▸ **Saved entries**:
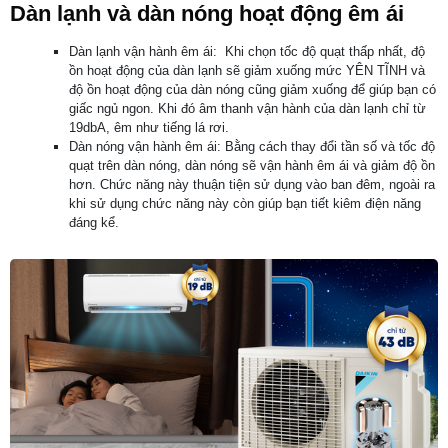
Dàn lạnh và dàn nóng hoạt động êm ái
Dàn lạnh vận hành êm ái: Khi chọn tốc độ quạt thấp nhất, độ
ồn hoạt động của dàn lạnh sẽ giảm xuống mức YÊN TĨNH và
độ ồn hoạt động của dàn nóng cũng giảm xuống để giúp bạn có
giấc ngủ ngon. Khi đó âm thanh vận hành của dàn lạnh chỉ từ
19dbA, êm như tiếng lá rơi.
Dàn nóng vận hành êm ái: Bằng cách thay đổi tần số và tốc độ
quạt trên dàn nóng, dàn nóng sẽ vận hành êm ái và giảm độ ồn
hơn. Chức năng này thuận tiện sử dụng vào ban đêm, ngoài ra
khi sử dụng chức năng này còn giúp bạn tiết kiêm điện năng
đáng kể.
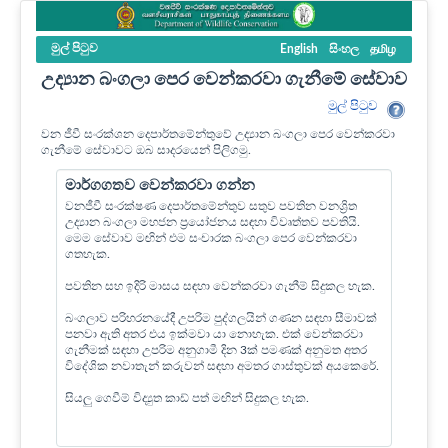
මුල් පි‍ටුව
English
සිංහල
தமிழ
උද්‍යාන බංගලා පෙර වෙන්කරවා ගැනීමේ සේවාව
මුල් පි‍ටුව
වන ජීවී සංරක්ශන දෙපාර්තමේන්තුවේ උද්‍යාන බංගලා පෙර වෙන්කරවා
ගැනීමේ සේවාවට ඔබ සාදරයෙන් පිලිගමු.
මාර්ගගතව වෙන්කරවා ගන්න
වනජීවී සංරක්ෂණ දෙපාර්තමේන්තුව සතුව පවතින වනශ්‍රිත
උද්‍යාන බංගලා මහජන ප්‍රයෝජනය සඳහා විවෘත්තව පවතියි.
මෙම සේවාව මඟින් එම සංචාරක බංගලා පෙර වෙන්කරවා
ගතහැක.
පවතින සහ ඉදිරි මාසය සඳහා වෙන්කරවා ගැනීම් සිදුකල හැක.
බංගලාව පරිහරනයේදී උපරිම පුද්ගලයින් ගණන සඳහා සීමාවක්
පනවා ඇති අතර එය ඉක්මවා යා නොහැක. එක් වෙන්කරවා
ගැනීමක් සඳහා උපරිම අනුගාමී දින 3ක් පමණක් අනුමත අතර
විදේශික නවාතැන් කරුවන් සඳහා අමතර ගාස්තුවක් අයකෙරේ.
සියලු ගෙවීම් විද්‍යුත කාඩ් පත් මඟින් සිදුකල හැක.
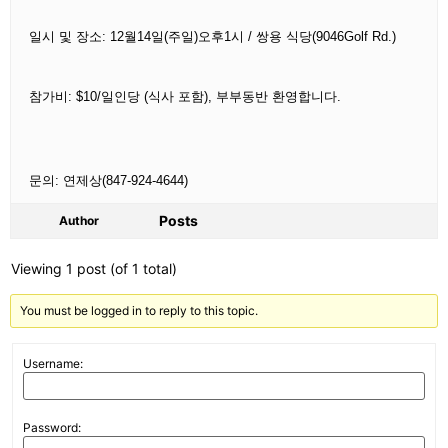
일시 및 장소: 12월14일(주일)오후1시 / 쌍용 식당(9046Golf Rd.)
참가비: $10/일인당 (식사 포함), 부부동반 환영합니다.
문의: 연제상(847-924-4644)
Posts
Author
Viewing 1 post (of 1 total)
You must be logged in to reply to this topic.
Username:
Password:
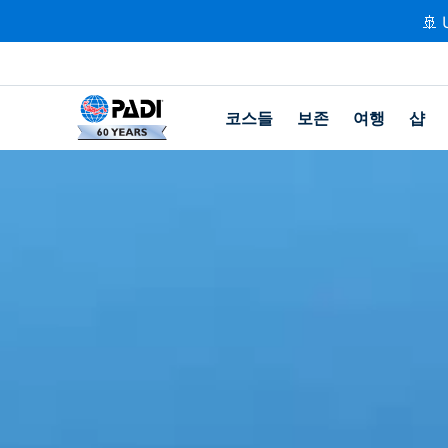
🚢 
코스들
보존
여행
샵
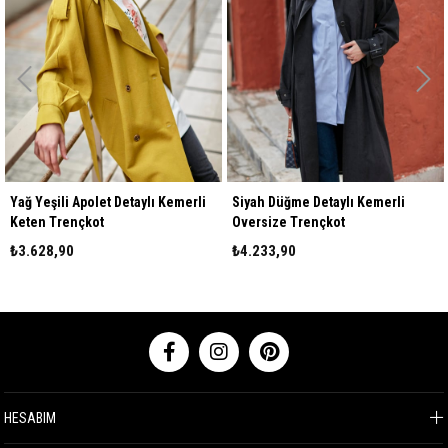
Yağ Yeşili Apolet Detaylı Kemerli
Siyah Düğme Detaylı Kemerli
Keten Trençkot
Oversize Trençkot
₺3.628,90
₺4.233,90
HESABIM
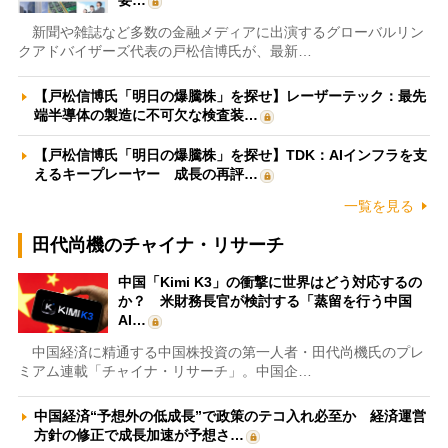
新聞や雑誌など多数の金融メディアに出演するグローバルリン
クアドバイザーズ代表の戸松信博氏が、最新…
【戸松信博氏「明日の爆騰株」を探せ】レーザーテック：最先
端半導体の製造に不可欠な検査装…
【戸松信博氏「明日の爆騰株」を探せ】TDK：AIインフラを支
えるキープレーヤー 成長の再評…
一覧を見る
田代尚機のチャイナ・リサーチ
中国「Kimi K3」の衝撃に世界はどう対応するの
か？ 米財務長官が検討する「蒸留を行う中国
AI…
中国経済に精通する中国株投資の第一人者・田代尚機氏のプレ
ミアム連載「チャイナ・リサーチ」。中国企…
中国経済“予想外の低成長”で政策のテコ入れ必至か 経済運営
方針の修正で成長加速が予想さ…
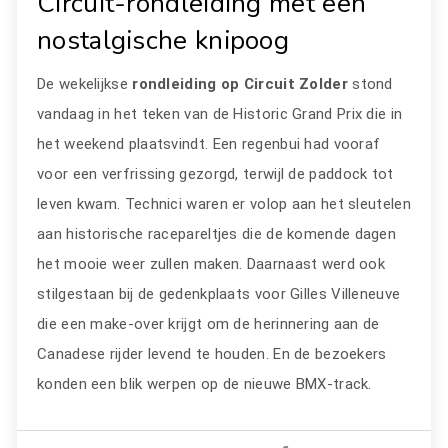
Circuit-rondleiding met een
nostalgische knipoog
De wekelijkse
rondleiding
op Circuit Zolder
stond
vandaag in het teken van de Historic Grand Prix die in
het weekend plaatsvindt. Een regenbui had vooraf
voor een verfrissing gezorgd, terwijl de paddock tot
leven kwam. Technici waren er volop aan het sleutelen
aan historische racepareltjes die de komende dagen
het mooie weer zullen maken. Daarnaast werd ook
stilgestaan bij de gedenkplaats voor Gilles Villeneuve
die een make-over krijgt om de herinnering aan de
Canadese rijder levend te houden. En de bezoekers
konden een blik werpen op de nieuwe BMX-track.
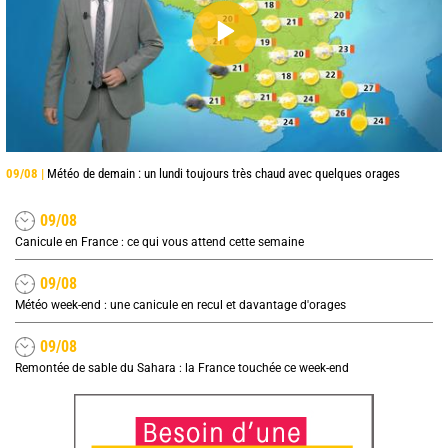
09/08 |
Météo de demain : un lundi toujours très chaud avec quelques orages
09/08
Canicule en France : ce qui vous attend cette semaine
09/08
Météo week-end : une canicule en recul et davantage d'orages
09/08
Remontée de sable du Sahara : la France touchée ce week-end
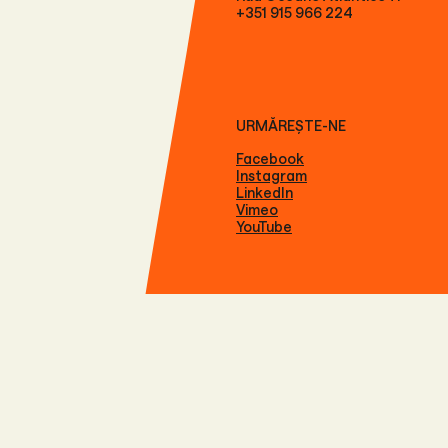
+351 915 966 224
URMĂREȘTE-NE
Facebook
Instagram
LinkedIn
Vimeo
YouTube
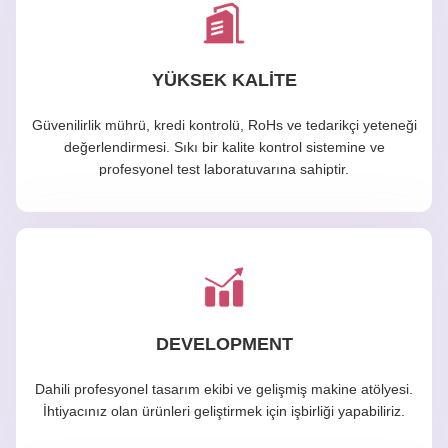
YÜKSEK KALITE
Güvenilirlik mührü, kredi kontrolü, RoHs ve tedarikçi yeteneği
değerlendirmesi. Sıkı bir kalite kontrol sistemine ve
profesyonel test laboratuvarına sahiptir.
DEVELOPMENT
Dahili profesyonel tasarım ekibi ve gelişmiş makine atölyesi.
İhtiyacınız olan ürünleri geliştirmek için işbirliği yapabiliriz.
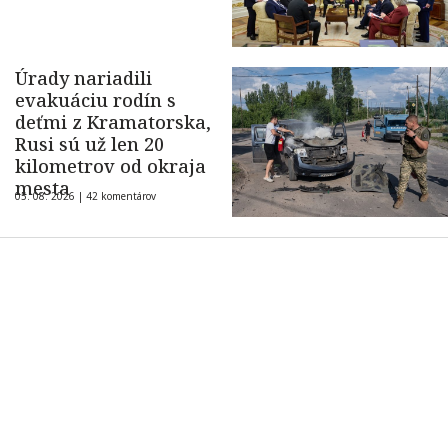
Úrady nariadili
evakuáciu rodín s
deťmi z Kramatorska,
Rusi sú už len 20
kilometrov od okraja
mesta
05. 08. 2026 |
42 komentárov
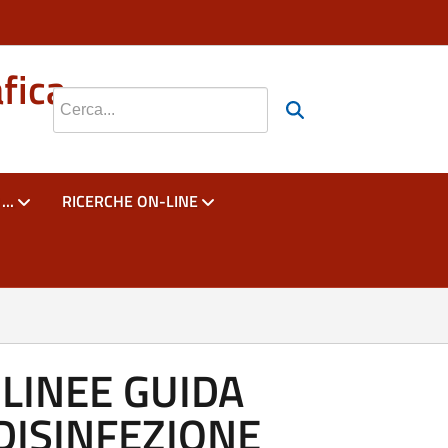
si apre in una nuova scheda
si apre in una nuova scheda
fica
Cerca nel sito
..
RICERCHE ON-LINE
LINEE GUIDA
DISINFEZIONE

▸ **Your assignment**: Without the pictures, return all the entries above exactly as they stand.

▸ **Solution to the exercise**:
Dàn lạnh và dàn nóng hoạt động êm ái
Dàn lạnh vận hành êm ái: Khi chọn tốc độ quạt thấp nhất, độ
ồn hoạt động của dàn lạnh sẽ giảm xuống mức YÊN TĨNH và
độ ồn hoạt động của dàn nóng cũng giảm xuống để giúp bạn có
giấc ngủ ngon. Khi đó âm thanh vận hành của dàn lạnh chỉ từ
19dbA, êm như tiếng lá rơi.
Dàn nóng vận hành êm ái: Bằng cách thay đổi tần số và tốc độ
quạt trên dàn nóng, dàn nóng sẽ vận hành êm ái và giảm độ ồn
hơn. Chức năng này thuận tiện sử dụng vào ban đêm, ngoài ra
khi sử dụng chức năng này còn giúp bạn tiết kiêm điện năng
đáng kể.
මුල් පි‍ටුව
English
සිංහල
தமிழ
උද්‍යාන බංගලා පෙර වෙන්කරවා ගැනීමේ සේවාව
මුල් පි‍ටුව
වන ජීවී සංරක්ශන දෙපාර්තමේන්තුවේ උද්‍යාන බංගලා පෙර වෙන්කරවා
ගැනීමේ සේවාවට ඔබ සාදරයෙන් පිලිගමු.
මාර්ගගතව වෙන්කරවා ගන්න
වනජීවී සංරක්ෂණ දෙපාර්තමේන්තුව සතුව පවතින වනශ්‍රිත
උද්‍යාන බංගලා මහජන ප්‍රයෝජනය සඳහා විවෘත්තව පවතියි.
මෙම සේවාව මඟින් එම සංචාරක බංගලා පෙර වෙන්කරවා
ගතහැක.
පවතින සහ ඉදිරි මාසය සඳහා වෙන්කරවා ගැනීම් සිදුකල හැක.
බංගලාව පරිහරනයේදී උපරිම පුද්ගලයින් ගණන සඳහා සීමාවක්
පනවා ඇති අතර එය ඉක්මවා යා නොහැක. එක් වෙන්කරවා
ගැනීමක් සඳහා උපරිම අනුගාමී දින 3ක් පමණක් අනුමත අතර
විදේශික නවාතැන් කරුවන් සඳහා අමතර ගාස්තුවක් අයකෙරේ.
සියලු ගෙවීම් විද්‍යුත කාඩ් පත් මඟින් සිදුකල හැක.
일시 및 장소: 12월14일(주일)오후1시 / 쌍용 식당(9046Golf Rd.)
참가비: $10/일인당 (식사 포함), 부부동반 환영합니다.
문의: 연제상(847-924-4644)
Posts
Author
Viewing 1 post (of 1 total)
You must be logged in to reply to this topic.
Username:
Password:
🚢 
코스들
보존
여행
샵
Yağ Yeşili Apolet Detaylı Kemerli
Siyah Düğme Detaylı Kemerli
Keten Trençkot
Oversize Trençkot
₺3.628,90
₺4.233,90
HESABIM
新聞や雑誌など多数の金融メディアに出演するグローバルリン
クアドバイザーズ代表の戸松信博氏が、最新…
【戸松信博氏「明日の爆騰株」を探せ】レーザーテック：最先
端半導体の製造に不可欠な検査装…
【戸松信博氏「明日の爆騰株」を探せ】TDK：AIインフラを支
えるキープレーヤー 成長の再評…
一覧を見る
田代尚機のチャイナ・リサーチ
中国「Kimi K3」の衝撃に世界はどう対応するの
か？ 米財務長官が検討する「蒸留を行う中国
AI…
中国経済に精通する中国株投資の第一人者・田代尚機氏のプレ
ミアム連載「チャイナ・リサーチ」。中国企…
中国経済“予想外の低成長”で政策のテコ入れ必至か 経済運営
方針の修正で成長加速が予想さ…
Circuit-rondleiding met een
nostalgische knipoog
De wekelijkse
rondleiding
op Circuit Zolder
stond
vandaag in het teken van de Historic Grand Prix die in
het weekend plaatsvindt. Een regenbui had vooraf
voor een verfrissing gezorgd, terwijl de paddock tot
leven kwam. Technici waren er volop aan het sleutelen
aan historische racepareltjes die de komende dagen
het mooie weer zullen maken. Daarnaast werd ook
stilgestaan bij de gedenkplaats voor Gilles Villeneuve
die een make-over krijgt om de herinnering aan de
Canadese rijder levend te houden. En de bezoekers
konden een blik werpen op de nieuwe BMX-track.
09/08 |
Météo de demain : un lundi toujours très chaud avec quelques orages
09/08
Canicule en France : ce qui vous attend cette semaine
09/08
Météo week-end : une canicule en recul et davantage d'orages
09/08
Remontée de sable du Sahara : la France touchée ce week-end
+351 915 966 224
URMĂREȘTE-NE
Facebook
Instagram
LinkedIn
Vimeo
YouTube
YÜKSEK KALITE
Güvenilirlik mührü, kredi kontrolü, RoHs ve tedarikçi yeteneği
değerlendirmesi. Sıkı bir kalite kontrol sistemine ve
profesyonel test laboratuvarına sahiptir.
DEVELOPMENT
Dahili profesyonel tasarım ekibi ve gelişmiş makine atölyesi.
İhtiyacınız olan ürünleri geliştirmek için işbirliği yapabiliriz.
Úrady nariadili
evakuáciu rodín s
deťmi z Kramatorska,
Rusi sú už len 20
kilometrov od okraja
mesta
05. 08. 2026 |
42 komentárov
si apre in una nuova scheda
si apre in una nuova scheda
fica
Cerca nel sito
..
RICERCHE ON-LINE
LINEE GUIDA
DISINFEZIONE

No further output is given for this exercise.